In practice, patients with PC may not benefit directly from genetic testing because of the high mortality rate for this cancer. However, knowledge of mutation status for genes such as BRCA1/2 and PALB2 with respect to clinical trial eligibility for targeted agents such as poly (ADP-ribose) polymerase inhibitors may make genetic testing more appealing. In addition, mutation-positive family members can significantly benefit from knowledge of increased risk for a variety of cancers, including PC, and mutation-negative family members can also adjust their cancer screening protocols accordingly. All genes associated with high and moderate PC risk in this study have National Comprehensive Cancer Network guidelines addressing risk management for cancers beyond PC. In addition, the International Cancer of the Pancreas Screening Consortium and the American College of Gastroenterology [29,31] recommend that PC surveillance, including annual endoscopic ultrasound and/or magnetic resonance imaging, be considered for individuals with > 5% lifetime or relative risk for PC. With the exception of TP53, all genes demonstrating significant association with increased PC risk in this study are addressed in these recommendations. Results from this study suggest that clinicians should consider PC risk when managing TP53 mutation carriers, particularly in the presence of a family history of PC. In addition, although BRCA1 mutation carriers with a first- or second-degree relative with PC are included in the list of patients for whom PC screening should be considered, the moderate PC risk categorization for BRCA1 in this study suggests this may not be clinically indicated.
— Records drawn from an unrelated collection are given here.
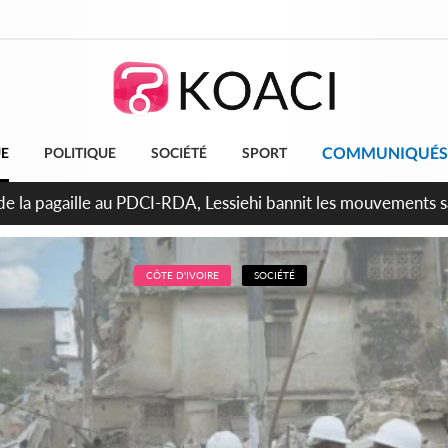
COMMUNIQUÉS
UE
POLITIQUE
SOCIÉTÉ
SPORT
attara promet des sanctions contre les déguerpissements illég
CÔTE D'IVOIRE
SOCIÉTÉ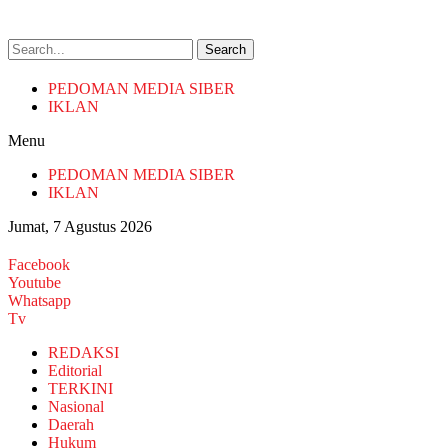
Search
PEDOMAN MEDIA SIBER
IKLAN
Menu
PEDOMAN MEDIA SIBER
IKLAN
Jumat, 7 Agustus 2026
Facebook
Youtube
Whatsapp
Tv
REDAKSI
Editorial
TERKINI
Nasional
Daerah
Hukum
ExAC NFE non-TCGA controls were used in this study because of the lack of a large series of matched controls. Although the use of large reference data sets is not ideal, the large sample size allows precise estimation of the frequency of mutations in individuals without cancer and is likely reflective of the general population. In addition, we applied many data cleaning steps and used consistent criteria for selection of mutations in the clinical cohort of patients with PC and the ExAC controls to ensure that the data sets were adequately normalized for case-control association analyses. Another potential limitation of this study is the quality of the clinical history information available for patients with PC. In a recent assessment of the quality of clinical history information for patients undergoing hereditary cancer panel testing, pedigrees and/or clinic notes were provided for 46% of randomly selected patient cases (unpublished data). When compared with pedigrees and clinic notes, a vast majority of proband cancers were reported completely (95%) and accurately (> 99%) on test requisition forms. Completeness and accuracy remained high (97%) for PCs reported on test requisition forms. Among family members, 76% of melanomas and > 80% of breast, ovarian, colorectal, endometrial, and pancreatic cancers were reported with ≥ 98% accuracy on test requisition forms. Therefore, the variant frequencies and PC risk estimates presented in this analysis were derived from a laboratory-based cohort with high-quality clinical cancer history information.

Overall, the findings from this large study of PC predisposition gene mutations shed light on the spectrum of mutations that can be expected for patients with PC referred for cancer predisposition testing and identify ATM, BRCA2, CDKN2A, MSH6, PALB2, and TP53 as high-risk PC genes that should be considered routinely as part of any comprehensive PC risk evaluation process.